Family Week was excruciating without him. My mom expected him to be there, so I had to tell her what happened. Over the phone, she kept telling me it was going to be okay, but she was shocked. She saw him as my hero, my rescuer, and thought it was unbelievable that he would do this.

Carol's feeling were not so generous.

“The guy is just not there for you,” she said. “He never shows up.”

“Carol!” my mom scolded her. “Keawe was instrumental in finding Alli.”

“Yeah, but how did he know she was with a drug dealer if he didn't know she was on drugs? It doesn't make any sense.”

They bickered about Keawe as we waited for our first family session to begin. Carol was deeply suspicious of Keawe and his motives. I had no idea what to think about him anymore. Except that I still loved him desperately.

My mom and my sister looked so tired and pale. It was apparent what I had put them through, but I wasn't thinking about that at the time. I was thinking about myself.

I was so shocked that my sister had even come. I couldn't understand how she could forgive me, and in a way I didn't believe it.

My contact with Carol and my mom was surprisingly limited during Family Week. They had lots of educational sessions with other people's family members. We shared only a few sessions together. Carol and my mom hadn't had time to process what I had done to them, and now they were being forced to talk about it in a circle with strangers. Compared to the others, my family was wonderful. My friend Julianne's father was there, and he shouted, “My daughter doesn't have a disease! She's just weak morally.”

I was barely four weeks sober during Family Week and still had a lot of the meth addict behaviors.
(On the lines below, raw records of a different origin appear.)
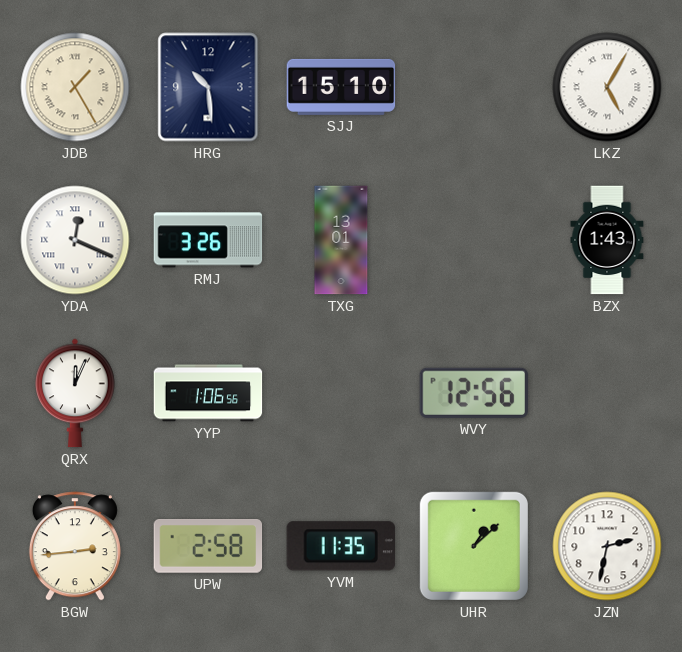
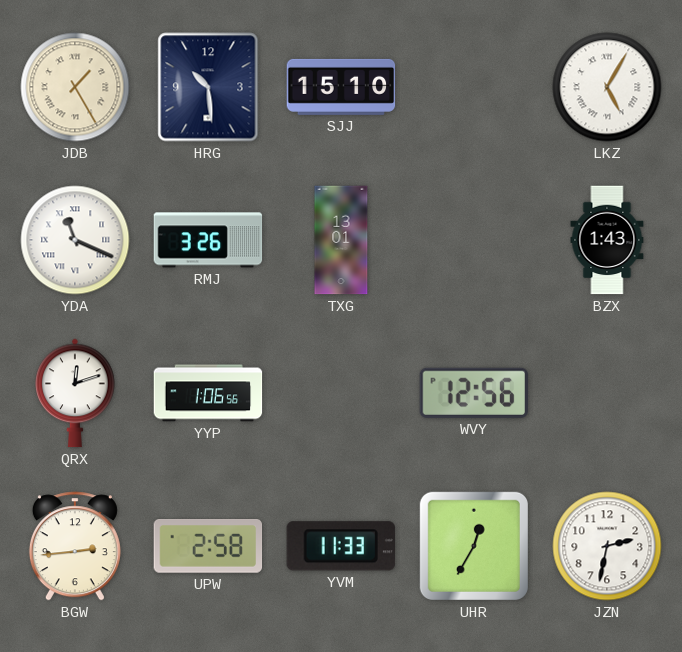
YDA: 12:19 -> 11:19
QRX: 12:04 -> 12:12
YVM: 11:35 -> 11:33
UHR: 1:08 -> 12:35
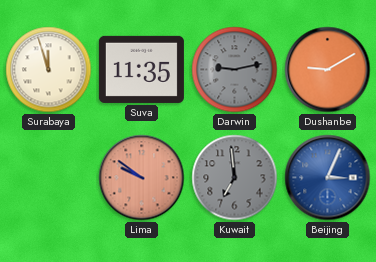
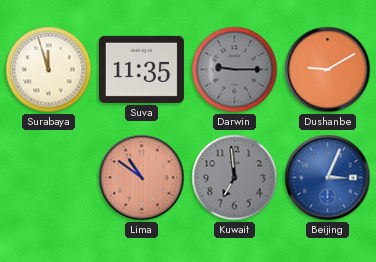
Darwin: 9:13 -> 9:15
Lima: 9:51 -> 10:51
I twitched and bounded in my chair. My eyes darted everywhere. My mom and sister saw me in a light they had never seen me in before.
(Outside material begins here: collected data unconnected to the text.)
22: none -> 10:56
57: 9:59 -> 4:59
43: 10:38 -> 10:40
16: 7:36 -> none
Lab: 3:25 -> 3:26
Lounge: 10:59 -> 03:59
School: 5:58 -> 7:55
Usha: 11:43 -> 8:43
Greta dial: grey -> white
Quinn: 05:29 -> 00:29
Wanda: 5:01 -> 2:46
Things between Carol and me were very strained. She was having a hard time forgiving me for the danger I had put her family and her daughters in—and she still didn't know the half of it. No one did.
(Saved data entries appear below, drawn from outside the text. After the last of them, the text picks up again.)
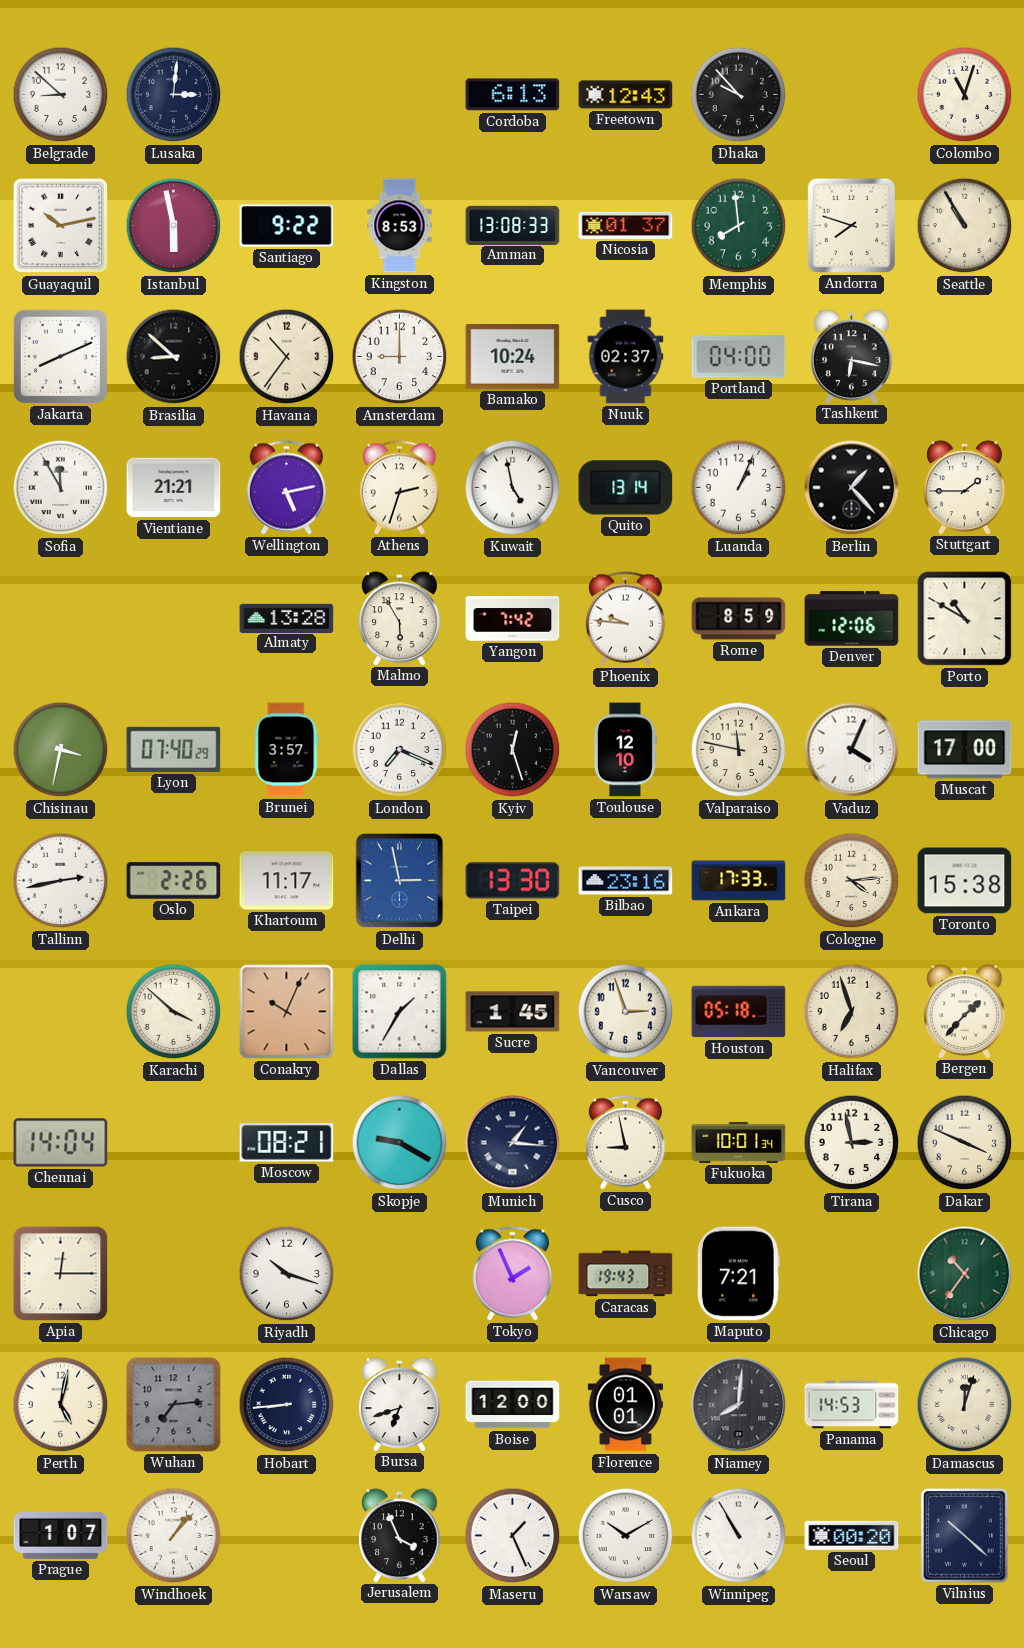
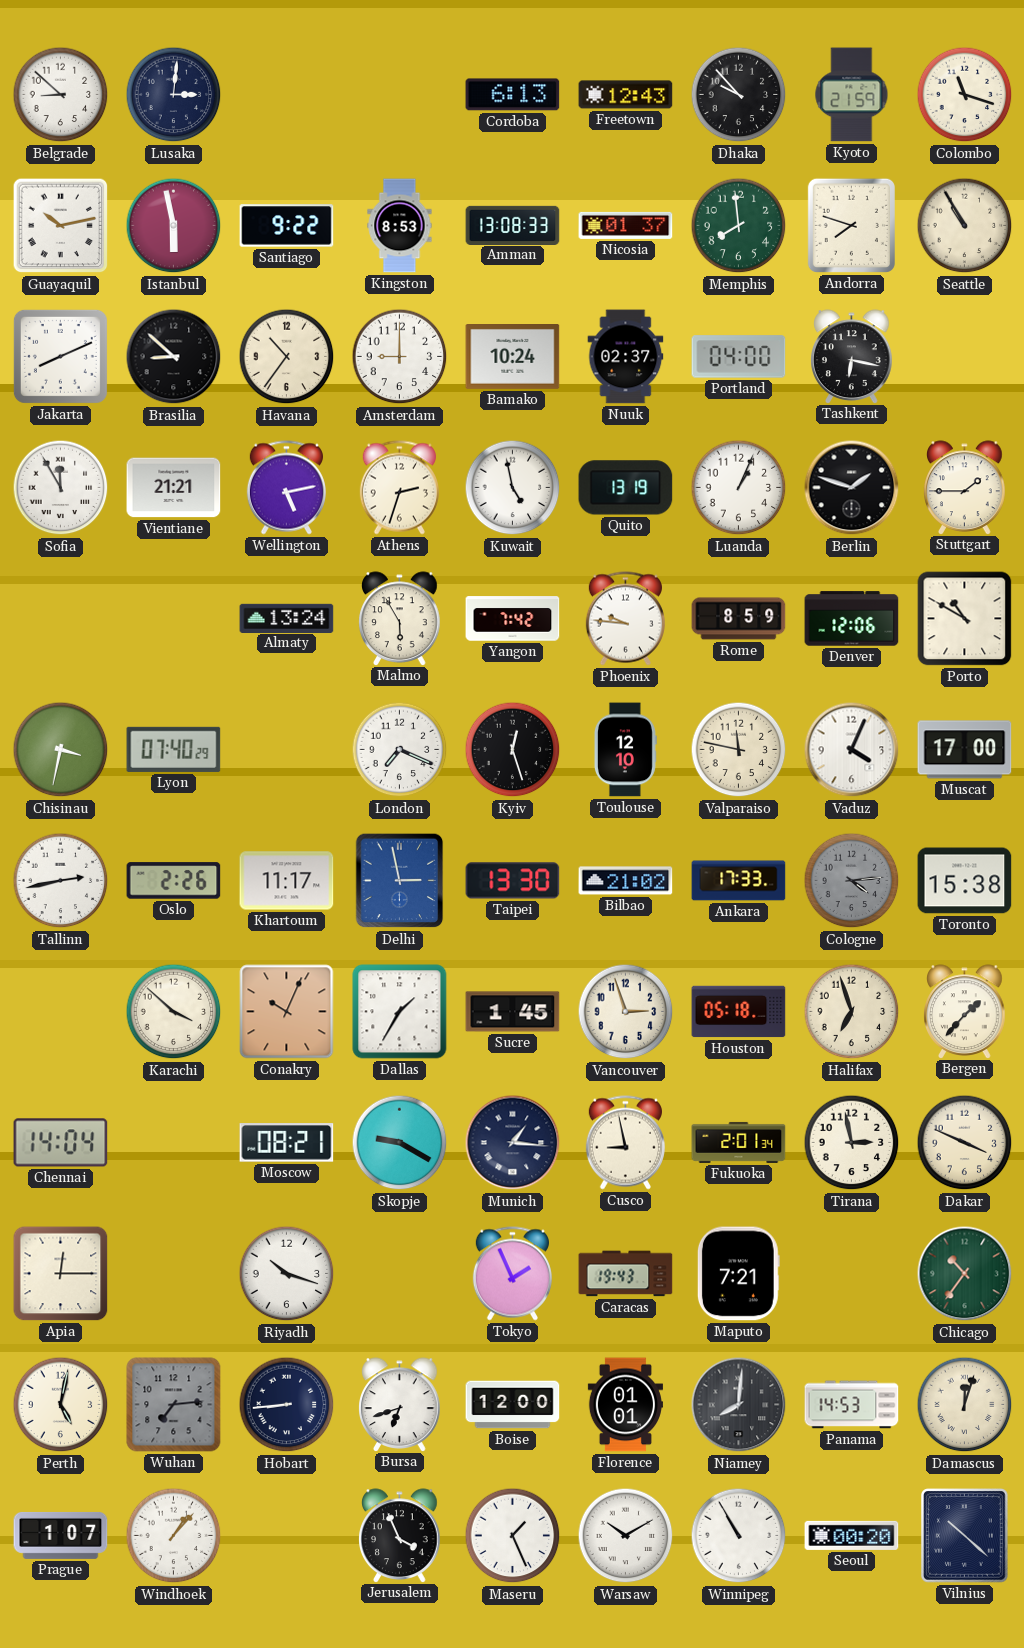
Kyoto: none -> 21:59
Colombo: 11:03 -> 11:18
Quito: 13:14 -> 13:19
Berlin: 1:23 -> 1:48
Almaty: 13:28 -> 13:24
Brunei: 3:57 -> none
Bilbao: 23:16 -> 21:02
Cologne dial: cream -> grey
Fukuoka: 10:01 -> 2:01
My mom was her usual upbeat self, happily and naïvely assuming I was now “fixed” after a month in rehab. For her sake, I desperately wanted to believe I could be fixed, but even my own delusions couldn't take me that far.

After one of the family sessions, my counselor Greg pulled my mom aside and said, “I know you really want to help Alli.”

“Of course I do.”

“Well, if you really want to help her, you're going to have to stop drinking.”

My mom looked stricken. “Has Alli been talking about—”

Greg shook his head. “She hasn't said a word. But I know you're a drinker. I can recognize it, and you have to stop.”

Greg's words shocked my mom to the core. He was trained in addiction and spotted the signs—her broken capillaries, her swollen ankles, her barrel chest. My mom was mortified. Like me, she had thought that life with an addiction was manageable, that no one really knew about her alcoholism. She had quietly drunk herself into oblivion every night for ten years, but she was very secretive about her disease and very high-functioning. No one had called her on it. As far as I know, all her family and friends accepted my mom's drinking as harmless.